In the U.S., clean water is rarely more than several yards away. Our tap and bottled water provides more purified drinking water than we need, and it's easy to take our water for granted. However, people in other places of the world struggle to get the water they need - and what they do obtain is usually from polluted sources. The lack of clean water affects a society in every aspect, and is a basic human right that commonly goes unfulfilled.
Keep reading to learn how this water crisis affects some societies around the world.
Children Are Often the Most Unsafe
Contaminated water can affect children more than adults. With weaker immune systems and smaller bodies, children are often more susceptible to waterborne illness. Diarrhea is a common kiler - quickly dehydrating infants and toddlers until they die of organ failure. Parasites also infest polluted water and can be deadly to a smal child.
Additionally, high infant mortality affects every aspect of a society. It stunts the population, making it difficult for a country or state to expand beyond finding basic necessities. And mothers and caregivers must spend more time taking care of sick children, which draws them away from other work. Societies that lack access to clean water suffer both socially and economically.
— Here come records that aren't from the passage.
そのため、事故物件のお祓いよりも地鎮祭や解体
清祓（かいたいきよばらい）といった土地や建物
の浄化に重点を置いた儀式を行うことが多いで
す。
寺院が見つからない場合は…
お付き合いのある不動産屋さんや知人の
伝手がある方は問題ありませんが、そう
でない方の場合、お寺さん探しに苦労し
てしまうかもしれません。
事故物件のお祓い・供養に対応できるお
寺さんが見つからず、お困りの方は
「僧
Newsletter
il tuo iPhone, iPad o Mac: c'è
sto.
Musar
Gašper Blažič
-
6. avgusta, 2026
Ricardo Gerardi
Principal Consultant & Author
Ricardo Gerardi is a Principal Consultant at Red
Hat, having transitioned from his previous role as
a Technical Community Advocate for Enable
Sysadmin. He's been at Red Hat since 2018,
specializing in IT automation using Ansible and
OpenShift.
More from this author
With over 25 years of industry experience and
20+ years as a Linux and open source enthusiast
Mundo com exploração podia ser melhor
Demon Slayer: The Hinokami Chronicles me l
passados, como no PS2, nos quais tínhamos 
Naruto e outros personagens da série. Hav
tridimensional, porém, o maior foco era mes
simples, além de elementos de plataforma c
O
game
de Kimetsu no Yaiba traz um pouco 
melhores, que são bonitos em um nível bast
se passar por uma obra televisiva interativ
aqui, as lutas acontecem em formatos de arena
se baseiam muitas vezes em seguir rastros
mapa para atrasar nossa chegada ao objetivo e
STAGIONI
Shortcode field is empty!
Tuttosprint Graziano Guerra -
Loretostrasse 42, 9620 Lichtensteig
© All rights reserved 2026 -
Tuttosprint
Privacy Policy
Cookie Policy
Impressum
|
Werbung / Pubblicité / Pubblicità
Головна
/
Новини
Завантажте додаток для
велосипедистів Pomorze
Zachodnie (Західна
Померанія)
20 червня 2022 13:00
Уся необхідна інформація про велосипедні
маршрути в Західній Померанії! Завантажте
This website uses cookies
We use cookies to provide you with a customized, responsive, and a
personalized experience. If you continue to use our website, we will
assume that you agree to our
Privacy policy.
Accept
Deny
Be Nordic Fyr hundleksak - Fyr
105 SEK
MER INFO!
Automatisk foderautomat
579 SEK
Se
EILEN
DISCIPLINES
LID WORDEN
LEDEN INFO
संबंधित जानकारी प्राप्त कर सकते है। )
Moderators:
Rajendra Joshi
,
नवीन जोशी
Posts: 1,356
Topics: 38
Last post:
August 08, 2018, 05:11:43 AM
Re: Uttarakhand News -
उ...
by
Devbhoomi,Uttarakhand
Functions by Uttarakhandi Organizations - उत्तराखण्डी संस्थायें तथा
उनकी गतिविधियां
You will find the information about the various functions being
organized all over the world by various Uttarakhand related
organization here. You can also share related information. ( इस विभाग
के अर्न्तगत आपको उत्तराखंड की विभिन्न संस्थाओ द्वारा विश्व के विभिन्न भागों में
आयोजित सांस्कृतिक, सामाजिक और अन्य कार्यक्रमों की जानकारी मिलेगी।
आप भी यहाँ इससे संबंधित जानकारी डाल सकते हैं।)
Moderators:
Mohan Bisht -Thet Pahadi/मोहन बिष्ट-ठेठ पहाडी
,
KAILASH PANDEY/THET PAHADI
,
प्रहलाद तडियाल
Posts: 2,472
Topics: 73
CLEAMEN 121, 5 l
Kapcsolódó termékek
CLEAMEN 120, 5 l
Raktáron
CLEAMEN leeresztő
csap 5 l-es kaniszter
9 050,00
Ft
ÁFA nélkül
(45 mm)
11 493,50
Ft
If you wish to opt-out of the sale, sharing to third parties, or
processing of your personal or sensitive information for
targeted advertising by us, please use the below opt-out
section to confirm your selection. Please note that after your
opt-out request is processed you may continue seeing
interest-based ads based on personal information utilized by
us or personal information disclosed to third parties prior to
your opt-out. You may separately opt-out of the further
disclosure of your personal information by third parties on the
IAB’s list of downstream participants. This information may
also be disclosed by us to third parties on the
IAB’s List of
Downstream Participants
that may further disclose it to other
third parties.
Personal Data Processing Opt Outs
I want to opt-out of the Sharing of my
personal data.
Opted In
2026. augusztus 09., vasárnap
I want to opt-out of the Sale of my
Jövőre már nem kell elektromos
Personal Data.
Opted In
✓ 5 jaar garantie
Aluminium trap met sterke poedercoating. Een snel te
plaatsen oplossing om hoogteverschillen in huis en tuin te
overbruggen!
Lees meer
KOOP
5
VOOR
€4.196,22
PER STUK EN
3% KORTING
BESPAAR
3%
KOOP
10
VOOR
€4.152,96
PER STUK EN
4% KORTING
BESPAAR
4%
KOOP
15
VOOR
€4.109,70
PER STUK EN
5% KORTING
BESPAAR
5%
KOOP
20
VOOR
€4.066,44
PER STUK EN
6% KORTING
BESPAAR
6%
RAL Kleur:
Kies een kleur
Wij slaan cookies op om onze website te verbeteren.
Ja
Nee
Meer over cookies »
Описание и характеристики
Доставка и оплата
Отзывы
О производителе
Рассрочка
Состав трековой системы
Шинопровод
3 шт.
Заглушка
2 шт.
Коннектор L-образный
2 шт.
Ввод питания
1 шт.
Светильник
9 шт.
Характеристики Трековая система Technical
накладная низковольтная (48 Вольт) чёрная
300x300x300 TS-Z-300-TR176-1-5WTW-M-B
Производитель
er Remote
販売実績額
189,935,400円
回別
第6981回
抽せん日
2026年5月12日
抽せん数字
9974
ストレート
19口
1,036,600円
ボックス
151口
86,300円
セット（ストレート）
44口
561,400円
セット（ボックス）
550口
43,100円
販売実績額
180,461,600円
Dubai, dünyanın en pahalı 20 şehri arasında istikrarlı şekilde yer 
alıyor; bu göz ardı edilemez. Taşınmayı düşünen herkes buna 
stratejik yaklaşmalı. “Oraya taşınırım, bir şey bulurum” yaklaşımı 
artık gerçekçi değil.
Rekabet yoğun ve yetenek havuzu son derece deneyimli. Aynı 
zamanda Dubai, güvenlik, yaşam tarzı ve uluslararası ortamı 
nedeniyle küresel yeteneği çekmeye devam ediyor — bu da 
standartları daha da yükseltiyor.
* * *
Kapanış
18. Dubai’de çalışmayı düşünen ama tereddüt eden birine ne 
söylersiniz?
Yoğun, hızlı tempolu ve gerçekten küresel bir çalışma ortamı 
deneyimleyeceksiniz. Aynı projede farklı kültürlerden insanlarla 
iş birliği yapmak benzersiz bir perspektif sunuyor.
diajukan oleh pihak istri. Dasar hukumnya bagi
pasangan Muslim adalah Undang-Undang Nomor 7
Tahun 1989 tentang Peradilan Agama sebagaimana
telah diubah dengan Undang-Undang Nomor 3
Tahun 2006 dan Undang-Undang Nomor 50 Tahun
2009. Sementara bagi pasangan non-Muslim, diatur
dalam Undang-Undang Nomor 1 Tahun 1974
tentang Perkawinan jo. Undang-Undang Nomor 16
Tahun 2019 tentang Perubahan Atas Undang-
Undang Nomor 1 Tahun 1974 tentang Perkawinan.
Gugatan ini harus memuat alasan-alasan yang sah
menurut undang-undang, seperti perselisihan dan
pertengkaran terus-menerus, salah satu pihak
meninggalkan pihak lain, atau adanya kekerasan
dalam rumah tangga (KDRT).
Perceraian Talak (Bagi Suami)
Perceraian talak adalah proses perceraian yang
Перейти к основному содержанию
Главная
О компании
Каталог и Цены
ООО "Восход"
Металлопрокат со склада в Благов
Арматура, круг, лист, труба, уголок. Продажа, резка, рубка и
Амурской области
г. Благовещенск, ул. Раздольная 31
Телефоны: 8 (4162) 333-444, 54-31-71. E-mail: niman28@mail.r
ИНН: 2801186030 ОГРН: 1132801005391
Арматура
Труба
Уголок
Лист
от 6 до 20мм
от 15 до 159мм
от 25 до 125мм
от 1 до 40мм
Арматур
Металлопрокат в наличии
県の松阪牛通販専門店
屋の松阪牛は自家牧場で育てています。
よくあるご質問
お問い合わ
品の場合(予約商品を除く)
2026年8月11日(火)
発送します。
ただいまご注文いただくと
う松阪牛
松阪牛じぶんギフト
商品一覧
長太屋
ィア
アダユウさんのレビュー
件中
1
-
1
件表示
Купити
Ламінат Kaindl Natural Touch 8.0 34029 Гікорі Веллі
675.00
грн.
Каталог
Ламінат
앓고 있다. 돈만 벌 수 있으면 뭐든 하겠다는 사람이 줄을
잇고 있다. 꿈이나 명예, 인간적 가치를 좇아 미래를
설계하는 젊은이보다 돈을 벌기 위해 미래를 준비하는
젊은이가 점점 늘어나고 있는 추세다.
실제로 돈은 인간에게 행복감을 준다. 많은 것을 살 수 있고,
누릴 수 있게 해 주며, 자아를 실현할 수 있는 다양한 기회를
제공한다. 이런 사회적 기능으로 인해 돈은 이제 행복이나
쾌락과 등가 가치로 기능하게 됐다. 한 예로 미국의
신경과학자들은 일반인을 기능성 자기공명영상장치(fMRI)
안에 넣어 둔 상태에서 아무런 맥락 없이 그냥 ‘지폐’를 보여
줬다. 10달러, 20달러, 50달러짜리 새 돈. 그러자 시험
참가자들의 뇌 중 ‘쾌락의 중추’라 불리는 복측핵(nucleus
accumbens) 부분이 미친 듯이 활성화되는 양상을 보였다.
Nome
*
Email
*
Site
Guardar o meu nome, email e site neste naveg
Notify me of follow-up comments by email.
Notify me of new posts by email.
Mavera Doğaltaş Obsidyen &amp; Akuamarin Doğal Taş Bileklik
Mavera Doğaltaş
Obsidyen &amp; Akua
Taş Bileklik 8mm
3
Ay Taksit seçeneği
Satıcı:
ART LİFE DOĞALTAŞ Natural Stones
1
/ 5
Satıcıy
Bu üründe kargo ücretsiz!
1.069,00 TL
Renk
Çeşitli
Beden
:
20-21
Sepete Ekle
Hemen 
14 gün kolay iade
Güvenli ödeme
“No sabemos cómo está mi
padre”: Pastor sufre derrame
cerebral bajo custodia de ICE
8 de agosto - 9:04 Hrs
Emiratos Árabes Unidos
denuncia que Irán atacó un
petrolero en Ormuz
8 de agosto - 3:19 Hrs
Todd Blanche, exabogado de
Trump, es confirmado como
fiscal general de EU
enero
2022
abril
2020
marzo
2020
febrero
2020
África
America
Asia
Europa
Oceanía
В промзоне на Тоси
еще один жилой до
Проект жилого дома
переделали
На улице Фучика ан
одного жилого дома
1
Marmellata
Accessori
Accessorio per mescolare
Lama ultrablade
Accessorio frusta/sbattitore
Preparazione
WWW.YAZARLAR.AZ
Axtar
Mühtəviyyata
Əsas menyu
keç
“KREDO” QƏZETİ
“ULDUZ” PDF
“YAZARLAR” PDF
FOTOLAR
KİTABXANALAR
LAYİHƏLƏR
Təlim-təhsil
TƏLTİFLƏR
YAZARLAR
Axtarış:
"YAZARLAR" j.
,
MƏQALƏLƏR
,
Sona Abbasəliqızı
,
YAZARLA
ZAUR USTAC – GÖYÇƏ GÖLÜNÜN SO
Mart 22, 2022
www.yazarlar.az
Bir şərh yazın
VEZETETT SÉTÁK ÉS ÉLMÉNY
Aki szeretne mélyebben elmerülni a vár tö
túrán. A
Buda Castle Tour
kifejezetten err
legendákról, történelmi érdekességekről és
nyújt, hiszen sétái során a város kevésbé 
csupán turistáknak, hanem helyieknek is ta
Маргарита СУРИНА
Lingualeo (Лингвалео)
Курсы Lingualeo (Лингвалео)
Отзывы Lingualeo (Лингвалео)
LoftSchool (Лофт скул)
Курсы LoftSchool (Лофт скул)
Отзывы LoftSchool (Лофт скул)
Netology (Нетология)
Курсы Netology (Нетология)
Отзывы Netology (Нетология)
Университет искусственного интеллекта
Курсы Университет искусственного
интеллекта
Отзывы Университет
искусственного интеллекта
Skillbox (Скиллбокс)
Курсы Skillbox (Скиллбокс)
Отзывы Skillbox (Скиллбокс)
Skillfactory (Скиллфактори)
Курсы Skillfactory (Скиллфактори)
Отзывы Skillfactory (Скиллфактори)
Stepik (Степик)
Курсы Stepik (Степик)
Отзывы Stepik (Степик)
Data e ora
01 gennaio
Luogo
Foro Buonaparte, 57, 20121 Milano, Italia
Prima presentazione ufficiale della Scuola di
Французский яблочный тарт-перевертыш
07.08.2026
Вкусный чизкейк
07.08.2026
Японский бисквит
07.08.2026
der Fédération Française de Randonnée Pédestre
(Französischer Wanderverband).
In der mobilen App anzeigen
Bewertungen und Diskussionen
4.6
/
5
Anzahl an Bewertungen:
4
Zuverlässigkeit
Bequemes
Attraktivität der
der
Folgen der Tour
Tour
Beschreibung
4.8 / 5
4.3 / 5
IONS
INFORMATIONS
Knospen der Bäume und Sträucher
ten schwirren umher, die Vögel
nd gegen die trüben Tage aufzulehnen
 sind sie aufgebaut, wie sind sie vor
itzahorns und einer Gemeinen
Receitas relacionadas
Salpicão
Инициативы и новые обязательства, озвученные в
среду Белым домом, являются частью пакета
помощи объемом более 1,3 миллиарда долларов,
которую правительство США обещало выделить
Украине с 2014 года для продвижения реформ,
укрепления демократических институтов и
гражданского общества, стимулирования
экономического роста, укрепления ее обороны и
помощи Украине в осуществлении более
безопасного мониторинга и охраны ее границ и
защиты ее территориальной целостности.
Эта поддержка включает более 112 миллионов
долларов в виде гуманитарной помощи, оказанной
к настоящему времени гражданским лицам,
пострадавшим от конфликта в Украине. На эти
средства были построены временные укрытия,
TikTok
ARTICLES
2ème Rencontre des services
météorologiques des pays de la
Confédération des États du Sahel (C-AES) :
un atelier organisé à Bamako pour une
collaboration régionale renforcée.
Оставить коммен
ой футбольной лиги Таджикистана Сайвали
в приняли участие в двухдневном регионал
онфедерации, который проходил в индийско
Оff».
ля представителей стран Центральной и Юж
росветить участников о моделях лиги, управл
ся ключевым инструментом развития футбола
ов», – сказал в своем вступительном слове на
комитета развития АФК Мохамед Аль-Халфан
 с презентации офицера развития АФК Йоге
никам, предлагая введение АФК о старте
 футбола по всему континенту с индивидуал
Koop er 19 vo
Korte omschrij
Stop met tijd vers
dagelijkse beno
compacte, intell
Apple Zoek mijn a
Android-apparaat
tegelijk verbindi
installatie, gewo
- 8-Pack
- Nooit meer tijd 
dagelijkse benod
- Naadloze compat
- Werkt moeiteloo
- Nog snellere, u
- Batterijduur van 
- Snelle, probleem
Safe Water May Be Difficult to Obtain
Lots of places struggle to access any kind of water. For example, in rural Nigeria, less than 40 percent of the people live within 30 minutes to a water source. Often the water source is contaminated or hosts dangerous parasites. For instance, E coli is commonly found in unsafe water sources, and it can be deadly when consumed.
Unsafe or inaccessible water sources affect an entire community. When water is scarce, washing hands becomes a lower priority, and disease often quickly spreads. Medical workers who attempt to treat these diseases can contract it themselves, making the society less able to care for themselves. Waterborne diseases are largely preventable, but many people die because they do not have access to uncontaminated water.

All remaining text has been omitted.